#### ASSIGNED TASK:
Copy each line of the entries that includes the word "assistance".

[Records drawn from a dataset]

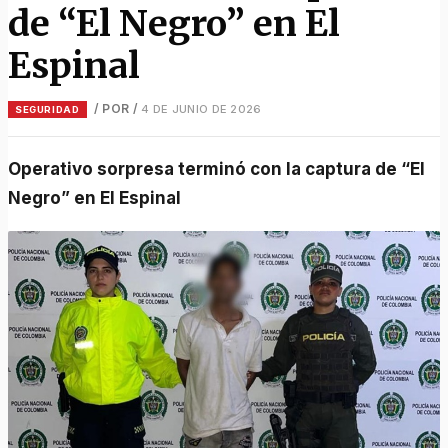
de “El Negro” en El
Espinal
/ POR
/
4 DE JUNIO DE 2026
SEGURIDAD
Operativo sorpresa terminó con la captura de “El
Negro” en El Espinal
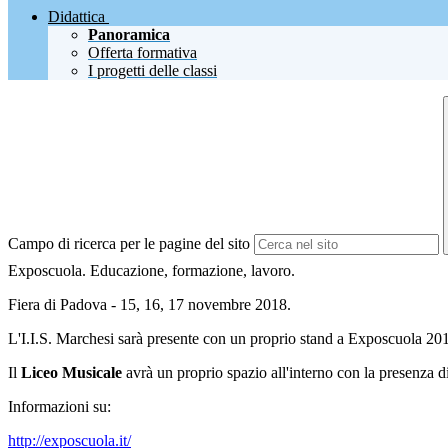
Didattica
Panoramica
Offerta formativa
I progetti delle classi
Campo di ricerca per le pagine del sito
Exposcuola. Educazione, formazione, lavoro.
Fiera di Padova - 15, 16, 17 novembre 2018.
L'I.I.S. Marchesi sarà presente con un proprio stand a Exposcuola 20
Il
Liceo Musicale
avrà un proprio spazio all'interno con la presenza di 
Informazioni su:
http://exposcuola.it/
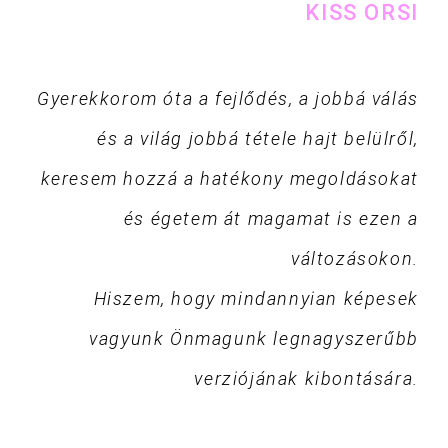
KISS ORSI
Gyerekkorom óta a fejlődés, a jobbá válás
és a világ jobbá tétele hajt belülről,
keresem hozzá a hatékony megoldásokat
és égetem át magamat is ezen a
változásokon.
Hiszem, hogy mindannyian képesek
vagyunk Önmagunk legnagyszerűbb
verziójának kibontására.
...
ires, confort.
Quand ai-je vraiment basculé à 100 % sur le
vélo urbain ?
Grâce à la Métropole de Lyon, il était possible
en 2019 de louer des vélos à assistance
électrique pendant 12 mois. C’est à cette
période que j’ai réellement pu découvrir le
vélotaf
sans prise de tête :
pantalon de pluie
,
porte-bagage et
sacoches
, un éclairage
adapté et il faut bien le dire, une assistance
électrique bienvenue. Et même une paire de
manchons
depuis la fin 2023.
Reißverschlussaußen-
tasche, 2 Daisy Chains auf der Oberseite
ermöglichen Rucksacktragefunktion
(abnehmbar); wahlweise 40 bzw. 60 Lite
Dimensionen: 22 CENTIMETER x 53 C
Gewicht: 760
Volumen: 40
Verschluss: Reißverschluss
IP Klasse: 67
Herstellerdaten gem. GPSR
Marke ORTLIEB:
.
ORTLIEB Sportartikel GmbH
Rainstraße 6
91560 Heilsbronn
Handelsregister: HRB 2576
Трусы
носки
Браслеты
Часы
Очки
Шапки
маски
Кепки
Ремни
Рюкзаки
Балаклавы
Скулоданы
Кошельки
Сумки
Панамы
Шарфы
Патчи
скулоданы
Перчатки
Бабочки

#### TASK OUTPUT:
en 2019 de louer des vélos à assistance
adapté et il faut bien le dire, une assistance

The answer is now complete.